Well. Let it never be said that Edward Elric wasn’t willing to try new things. (He refused to talk about the first time Hohenheim cooked, because his pride and tongue still haven’t recovered from the peppers he had somehow found. Where do you find spicy peppers in Resembool? )
“Can I watch?” Winry asked first, but Al nodded behind her and scooted closer to them both, finally setting his notebook to the side along with Winry’s automail blueprinting.
He did not sign up to be a mannequin, though. “What do I look like, a model?”
He was promptly ignored while Hohenheim beckoned the two closer to watch him. Ed could feel him loosen the braid, and a wide comb stroking through his curls sleekly. “First, you should know this would normally be much easier, except Ed’s hair hasn’t been treated very kindly.” He ignored Ed’s noise of protest. “I’m surprised the ends haven’t fallen off-- easily reversed though, it’s just going to need some more attention than normal.”
“So what would you normally need to do?”
“The same thing while washing and oiling, but with more water involved to keep the curls nice. Less oil while you would style it, though.” Ed could feel fingers threading back through his hair, separating chunks and deftly moving. Winry was cooing at something, while his father calmly explained each step he took in a hushed voice Ed had a hard time paying attention to.
If he was honest, it was soothing.
“Huh.” That was Al. “This seems easy, but I’m pretty sure it would be impossible without help.”
“No, it’s doable. This was oftentimes how I wore my own hair when I was working out in public.” Ed was somewhat drowsy now, but opened his eyes when his father mentioned “working” in what he could only assume was Xerxes.

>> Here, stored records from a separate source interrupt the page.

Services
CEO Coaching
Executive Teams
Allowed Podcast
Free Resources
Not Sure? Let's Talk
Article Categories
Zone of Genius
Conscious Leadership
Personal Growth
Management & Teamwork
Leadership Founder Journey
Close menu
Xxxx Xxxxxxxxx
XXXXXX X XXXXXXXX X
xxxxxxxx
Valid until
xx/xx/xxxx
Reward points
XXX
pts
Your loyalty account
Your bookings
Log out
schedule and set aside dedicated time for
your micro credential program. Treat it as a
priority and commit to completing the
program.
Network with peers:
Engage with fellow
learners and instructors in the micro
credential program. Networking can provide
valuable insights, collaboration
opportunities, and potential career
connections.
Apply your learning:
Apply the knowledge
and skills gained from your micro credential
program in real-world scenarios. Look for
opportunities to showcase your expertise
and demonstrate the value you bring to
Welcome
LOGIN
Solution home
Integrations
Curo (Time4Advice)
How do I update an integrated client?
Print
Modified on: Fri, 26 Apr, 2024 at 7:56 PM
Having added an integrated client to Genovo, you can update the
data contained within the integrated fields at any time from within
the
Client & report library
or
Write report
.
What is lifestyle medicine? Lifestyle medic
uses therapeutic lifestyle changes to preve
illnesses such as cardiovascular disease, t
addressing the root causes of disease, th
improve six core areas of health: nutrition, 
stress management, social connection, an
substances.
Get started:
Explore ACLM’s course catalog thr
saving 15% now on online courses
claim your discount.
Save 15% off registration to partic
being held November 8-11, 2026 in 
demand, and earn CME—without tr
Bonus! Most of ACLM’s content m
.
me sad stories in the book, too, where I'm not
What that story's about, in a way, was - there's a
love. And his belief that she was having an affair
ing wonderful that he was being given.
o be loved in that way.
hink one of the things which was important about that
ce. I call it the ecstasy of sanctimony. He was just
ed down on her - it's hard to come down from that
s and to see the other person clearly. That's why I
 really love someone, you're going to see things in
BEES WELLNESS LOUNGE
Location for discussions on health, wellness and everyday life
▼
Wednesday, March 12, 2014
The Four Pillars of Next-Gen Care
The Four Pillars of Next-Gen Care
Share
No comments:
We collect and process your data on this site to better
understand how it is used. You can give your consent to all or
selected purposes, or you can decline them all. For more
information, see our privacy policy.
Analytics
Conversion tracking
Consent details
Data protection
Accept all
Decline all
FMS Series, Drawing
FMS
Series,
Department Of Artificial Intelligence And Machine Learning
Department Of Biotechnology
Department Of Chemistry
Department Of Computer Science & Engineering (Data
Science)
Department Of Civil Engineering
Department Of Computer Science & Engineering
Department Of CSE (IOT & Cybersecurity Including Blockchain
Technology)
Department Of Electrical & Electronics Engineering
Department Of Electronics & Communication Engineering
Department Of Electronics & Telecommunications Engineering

(He tried not to remember his dad’s childhood. Something about it ached deep in his chest.)
“What did you do for work?” Of course Winry would be the only one brave enough to ask.
Hohenheim didn’t seem phased by it, and shrugged. “Indoors it was a lot of cooking and cleaning, laundry, sometimes I took care of the Head Alchemist’s children-- that was only because he had me since childhood, though. Most of us only cleaned.”
“And outdoors?”
“Lots and lots of ploughing, and cotton work,” He held a smile in his voice as he spoke. “It wasn’t that bad when others were outside with me, but it dragged on for hours when it was just me.”
Ed wanted to ask something dangerous, with the potential to ruin the entire evening they had worked up to. “Do you ever miss Xerxes?” the words slipped out of his mouth before he truly realized it, and it felt like a band had tightened around his throat.
His father’s hands froze in his hair for a millisecond, before starting again as if nothing happened. “Everyday, Edward. That does not mean I regret anything , though.”
The silence spread out like scented oils and spices, and Ed fully closed his eyes into it with a small breath.